Sometimes in their journeys, she would see an animal that was hurt, a neighborhood cat, a small squirrel, even once a shy thin coyote. These creatures she would help. She knew to sit very still and she had a silent way of calling animals to her. She soon learned that she could help them by working her hands over their bodies. With time she could get almost any animals to trust her and soon the animals that were hurt knew to seek her out. Sebastian was fairly tolerant of these smaller creatures and would sit at a distance watching her work with them. He knew that the work she did filled a place in her heart that was empty and needed filling. Sometimes if an animal was very badly hurt she would ask Sebastian to help her by adding some of his energy to what she was doing and he would because she had asked.
She knew what plants healed and where to find them and knew what to give these animals to make them better. Sometimes when she was walking through the forest or in a park she could hear the plants and trees talking to her, whispering on the breeze.

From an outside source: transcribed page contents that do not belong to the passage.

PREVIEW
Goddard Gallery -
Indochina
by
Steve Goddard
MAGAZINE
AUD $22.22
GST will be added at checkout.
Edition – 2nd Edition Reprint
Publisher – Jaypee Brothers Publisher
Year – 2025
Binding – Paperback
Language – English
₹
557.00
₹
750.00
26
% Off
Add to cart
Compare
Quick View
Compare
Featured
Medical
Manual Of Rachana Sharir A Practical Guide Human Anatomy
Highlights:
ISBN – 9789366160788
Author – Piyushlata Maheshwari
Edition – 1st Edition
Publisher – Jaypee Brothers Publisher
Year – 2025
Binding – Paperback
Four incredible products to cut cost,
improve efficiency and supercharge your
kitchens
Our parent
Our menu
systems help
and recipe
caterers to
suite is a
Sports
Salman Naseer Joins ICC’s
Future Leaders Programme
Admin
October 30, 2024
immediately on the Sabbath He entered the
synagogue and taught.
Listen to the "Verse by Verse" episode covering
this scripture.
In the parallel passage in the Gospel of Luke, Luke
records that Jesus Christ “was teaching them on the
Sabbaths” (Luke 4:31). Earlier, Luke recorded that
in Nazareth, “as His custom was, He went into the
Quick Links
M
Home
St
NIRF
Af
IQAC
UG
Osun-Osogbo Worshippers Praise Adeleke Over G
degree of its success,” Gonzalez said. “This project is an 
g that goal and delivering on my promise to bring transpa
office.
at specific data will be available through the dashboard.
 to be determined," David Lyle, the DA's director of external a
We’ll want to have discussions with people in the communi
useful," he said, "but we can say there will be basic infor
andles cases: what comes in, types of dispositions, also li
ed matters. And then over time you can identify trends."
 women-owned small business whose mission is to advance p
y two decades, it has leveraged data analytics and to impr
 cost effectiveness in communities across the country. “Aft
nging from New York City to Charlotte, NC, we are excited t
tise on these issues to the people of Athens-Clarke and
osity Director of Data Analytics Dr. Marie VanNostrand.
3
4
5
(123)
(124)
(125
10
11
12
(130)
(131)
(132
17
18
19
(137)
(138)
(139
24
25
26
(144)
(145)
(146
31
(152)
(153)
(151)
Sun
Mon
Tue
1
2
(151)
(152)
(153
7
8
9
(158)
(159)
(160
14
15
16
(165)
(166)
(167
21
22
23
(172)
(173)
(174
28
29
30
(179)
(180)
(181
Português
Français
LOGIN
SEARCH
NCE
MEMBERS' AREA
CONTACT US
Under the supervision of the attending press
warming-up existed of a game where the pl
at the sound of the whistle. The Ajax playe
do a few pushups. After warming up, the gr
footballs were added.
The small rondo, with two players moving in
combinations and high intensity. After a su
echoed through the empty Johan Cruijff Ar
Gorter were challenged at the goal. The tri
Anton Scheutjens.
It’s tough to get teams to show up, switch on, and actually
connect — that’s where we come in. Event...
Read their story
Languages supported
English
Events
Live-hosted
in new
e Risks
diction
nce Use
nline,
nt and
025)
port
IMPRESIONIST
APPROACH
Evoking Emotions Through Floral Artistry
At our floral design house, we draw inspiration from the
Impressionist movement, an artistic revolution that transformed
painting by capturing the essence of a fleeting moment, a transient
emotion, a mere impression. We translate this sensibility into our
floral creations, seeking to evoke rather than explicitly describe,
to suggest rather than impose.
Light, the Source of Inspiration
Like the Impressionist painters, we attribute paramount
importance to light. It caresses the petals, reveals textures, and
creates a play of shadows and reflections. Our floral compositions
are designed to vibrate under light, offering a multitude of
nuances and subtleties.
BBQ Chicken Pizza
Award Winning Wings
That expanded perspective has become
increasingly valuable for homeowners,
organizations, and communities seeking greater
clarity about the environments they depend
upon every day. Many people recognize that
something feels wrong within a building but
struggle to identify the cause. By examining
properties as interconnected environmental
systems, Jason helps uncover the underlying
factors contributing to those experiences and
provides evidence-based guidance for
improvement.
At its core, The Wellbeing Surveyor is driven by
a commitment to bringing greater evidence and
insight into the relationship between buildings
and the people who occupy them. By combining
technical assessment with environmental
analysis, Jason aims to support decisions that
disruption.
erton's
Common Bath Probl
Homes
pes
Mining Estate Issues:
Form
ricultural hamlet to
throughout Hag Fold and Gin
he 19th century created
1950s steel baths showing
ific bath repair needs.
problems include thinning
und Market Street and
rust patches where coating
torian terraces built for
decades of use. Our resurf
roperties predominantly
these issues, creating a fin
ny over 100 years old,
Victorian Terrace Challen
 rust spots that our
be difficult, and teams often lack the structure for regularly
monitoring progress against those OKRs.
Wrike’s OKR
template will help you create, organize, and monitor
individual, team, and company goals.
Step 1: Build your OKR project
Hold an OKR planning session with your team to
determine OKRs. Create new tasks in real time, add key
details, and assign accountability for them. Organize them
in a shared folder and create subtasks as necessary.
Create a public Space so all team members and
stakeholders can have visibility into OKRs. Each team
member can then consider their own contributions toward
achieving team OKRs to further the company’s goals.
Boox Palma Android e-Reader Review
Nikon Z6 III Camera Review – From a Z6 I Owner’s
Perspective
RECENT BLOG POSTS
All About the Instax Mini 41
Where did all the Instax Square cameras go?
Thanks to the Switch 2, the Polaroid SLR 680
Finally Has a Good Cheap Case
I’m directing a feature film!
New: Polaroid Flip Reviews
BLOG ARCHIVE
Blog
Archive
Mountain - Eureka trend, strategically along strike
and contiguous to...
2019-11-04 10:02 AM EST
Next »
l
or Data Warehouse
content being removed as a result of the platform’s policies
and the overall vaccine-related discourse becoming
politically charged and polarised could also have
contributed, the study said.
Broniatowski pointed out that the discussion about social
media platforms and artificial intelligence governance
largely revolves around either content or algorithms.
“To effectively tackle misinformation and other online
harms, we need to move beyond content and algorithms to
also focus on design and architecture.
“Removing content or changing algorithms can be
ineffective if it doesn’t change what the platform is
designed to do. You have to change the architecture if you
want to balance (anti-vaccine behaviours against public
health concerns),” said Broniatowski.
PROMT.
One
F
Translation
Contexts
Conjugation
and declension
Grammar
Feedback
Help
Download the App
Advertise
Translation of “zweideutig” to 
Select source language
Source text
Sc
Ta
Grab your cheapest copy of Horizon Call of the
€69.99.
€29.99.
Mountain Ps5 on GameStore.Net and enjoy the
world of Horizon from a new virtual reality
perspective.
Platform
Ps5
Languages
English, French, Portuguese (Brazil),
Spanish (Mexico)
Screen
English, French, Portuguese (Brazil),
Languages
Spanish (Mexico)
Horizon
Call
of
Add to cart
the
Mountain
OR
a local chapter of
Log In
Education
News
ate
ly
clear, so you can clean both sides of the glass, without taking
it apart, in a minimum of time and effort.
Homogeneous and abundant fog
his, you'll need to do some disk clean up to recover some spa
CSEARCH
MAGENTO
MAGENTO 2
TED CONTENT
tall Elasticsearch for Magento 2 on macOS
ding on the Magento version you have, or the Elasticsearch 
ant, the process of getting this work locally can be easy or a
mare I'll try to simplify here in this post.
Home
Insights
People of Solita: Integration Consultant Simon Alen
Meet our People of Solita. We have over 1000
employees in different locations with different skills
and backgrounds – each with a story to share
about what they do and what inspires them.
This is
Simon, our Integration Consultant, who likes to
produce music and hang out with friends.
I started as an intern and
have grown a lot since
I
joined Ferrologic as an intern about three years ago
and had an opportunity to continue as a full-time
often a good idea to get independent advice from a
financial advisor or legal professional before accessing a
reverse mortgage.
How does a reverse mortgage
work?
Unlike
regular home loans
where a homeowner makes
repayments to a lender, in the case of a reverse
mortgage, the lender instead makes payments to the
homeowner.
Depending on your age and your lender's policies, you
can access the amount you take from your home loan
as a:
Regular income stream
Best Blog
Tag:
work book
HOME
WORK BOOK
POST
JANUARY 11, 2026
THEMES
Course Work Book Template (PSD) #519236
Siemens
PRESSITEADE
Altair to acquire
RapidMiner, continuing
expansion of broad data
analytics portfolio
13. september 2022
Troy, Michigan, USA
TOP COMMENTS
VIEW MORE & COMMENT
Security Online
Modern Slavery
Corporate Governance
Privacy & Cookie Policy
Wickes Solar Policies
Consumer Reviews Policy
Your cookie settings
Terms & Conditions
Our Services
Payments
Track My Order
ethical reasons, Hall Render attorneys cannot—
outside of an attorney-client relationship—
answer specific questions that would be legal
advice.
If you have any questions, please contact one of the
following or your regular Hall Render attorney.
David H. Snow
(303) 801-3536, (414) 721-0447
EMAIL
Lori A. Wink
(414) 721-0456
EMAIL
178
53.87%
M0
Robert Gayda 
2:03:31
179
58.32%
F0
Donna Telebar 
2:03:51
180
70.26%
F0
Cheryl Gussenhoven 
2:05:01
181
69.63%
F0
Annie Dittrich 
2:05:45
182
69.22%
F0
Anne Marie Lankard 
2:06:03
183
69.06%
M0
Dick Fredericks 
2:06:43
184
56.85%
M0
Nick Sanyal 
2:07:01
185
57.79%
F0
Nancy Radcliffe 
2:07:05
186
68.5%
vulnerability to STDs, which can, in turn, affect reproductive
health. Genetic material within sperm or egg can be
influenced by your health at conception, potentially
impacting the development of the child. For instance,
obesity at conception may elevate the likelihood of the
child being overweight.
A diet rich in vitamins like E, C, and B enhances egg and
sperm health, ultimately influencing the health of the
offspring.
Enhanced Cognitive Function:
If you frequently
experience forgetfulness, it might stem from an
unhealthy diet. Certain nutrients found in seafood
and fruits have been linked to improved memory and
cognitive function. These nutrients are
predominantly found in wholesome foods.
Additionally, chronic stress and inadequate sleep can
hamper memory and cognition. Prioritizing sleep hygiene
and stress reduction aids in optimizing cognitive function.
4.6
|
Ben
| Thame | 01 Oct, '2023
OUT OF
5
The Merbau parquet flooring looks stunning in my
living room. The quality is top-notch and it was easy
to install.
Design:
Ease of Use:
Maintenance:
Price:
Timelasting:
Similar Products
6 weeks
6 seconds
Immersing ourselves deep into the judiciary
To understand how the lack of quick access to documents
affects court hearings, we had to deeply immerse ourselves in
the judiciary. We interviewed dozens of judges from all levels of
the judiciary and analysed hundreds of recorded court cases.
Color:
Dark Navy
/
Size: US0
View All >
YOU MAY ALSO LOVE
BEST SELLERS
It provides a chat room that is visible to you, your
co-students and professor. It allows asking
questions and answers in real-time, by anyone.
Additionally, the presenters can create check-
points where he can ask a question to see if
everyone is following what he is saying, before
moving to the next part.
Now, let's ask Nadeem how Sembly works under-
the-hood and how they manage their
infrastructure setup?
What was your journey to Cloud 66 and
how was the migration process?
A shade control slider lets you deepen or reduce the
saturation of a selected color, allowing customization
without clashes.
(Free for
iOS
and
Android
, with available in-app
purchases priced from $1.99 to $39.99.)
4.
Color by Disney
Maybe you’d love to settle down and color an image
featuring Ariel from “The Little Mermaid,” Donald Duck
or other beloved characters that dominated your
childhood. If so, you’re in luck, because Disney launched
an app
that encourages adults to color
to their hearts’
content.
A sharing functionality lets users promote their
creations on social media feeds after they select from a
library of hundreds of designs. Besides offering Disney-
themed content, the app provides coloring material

More time passed and Oliver grew up into a young woman with soulful large green eyes. She was beautiful but distant to people. When she walked, she moved with a softness that made it so she could pass without gathering much notice. Sebastian did not age as fast as normal cats did and Oliver had a feeling that somehow in linking them together he had been giving the lifespan of a human.
When she was eighteen her old uncle died and left her the small building they lived in. She decided that she would take the only skills she knew and put them to use by opened a small clinic in the storefront on the ground floor of the building, doing healing work there. She did not advertise but the people who needed her services had a way of finding her. She lived in one of the small apartments over the clinic and rented the other one out. With her business and the rent she received, her and Sebastian were comfortable and did not want for anything.
For the most part she avoided having close relationships with people but there was a loneliness that still lived deep within her heart. Sometimes late at night she would feel a longing for having another human she was close to, then she would snuggle closer to Sebastian and hear the beating of his heart and feel the warmth of his thick coat and decide that she was fine. However on rare occasions even when Sebastian lay against her, the piercing edge of that loneliness would work its way up out of her soul, making it so she could no longer contain it. On those nights she would gently lift herself out of bed and make her way over to the window, looking out at the still night. Lifting up her hand to trace the raindrops on the glass that feel in rhythm with her own tears, she would sob in silence, holding in the sound that should rise up out of her own body as to not wake Sebastian.